Opening Bell: 01.20.12

Greece Begins Talks With Troika (WSJ)
Greece on Friday began meeting with a visiting delegation of international auditors for a new bailout loan, coinciding with parallel negotiations with private creditors to restructure the country’s debt. The talks with the auditors from the European Commission, the International Monetary Fund and the European Central Bank—known locally as the “troika”—are expected to focus on structural changes Greece must make to secure a new financial-rescue package. “Most of the emphasis will be on structural reforms,” said a Greek government official. The specific focus will be on steps needed to boost Greece’s hidebound economy, now in its fifth year of recession, by liberalizing industries and cutting bureaucratic red tape.

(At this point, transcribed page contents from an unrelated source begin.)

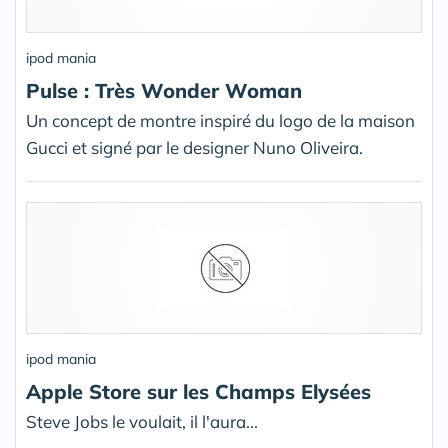
ipod mania
Pulse : Très Wonder Woman
Un concept de montre inspiré du logo de la maison
Gucci et signé par le designer Nuno Oliveira.
ipod mania
Apple Store sur les Champs Elysées
Steve Jobs le voulait, il l'aura...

Greek Default Won’t Lessen Contagion Risk, Says Strategist (CNBC)
“An orderly default in the short term is the most likely scenario but this situation is not going to go away. We might get a hard default in 3 to 6 months time,” Ostwald added.

Schwarzman: None of Your Business (WSJ)
Blackstone Group LP is changing the structure of its investment in a Florida bank after Mr. Schwarzman, founder and chief executive of the private-equity firm, balked at providing information about his personal finances to the Federal Reserve, according to people familiar with the situation. Blackstone is converting part of its 14.1% stake in BankUnited Inc. to nonvoting preferred stock, these people said. The deal will shrink its voting stake to less than 10%, pushing the New York firm below the level at which the Fed requires personal financial data from the Florida bank’s owners. It isn’t clear why Mr. Schwarzman is sensitive about providing such information. The longstanding Fed rule is in place to allow the regulator to gauge the safety of banks by evaluating the financial resources of their owners. The financial information gathered about a bank’s owners isn’t available to the public, even if requested under the Freedom of Information Act, according to people familiar with Fed policies.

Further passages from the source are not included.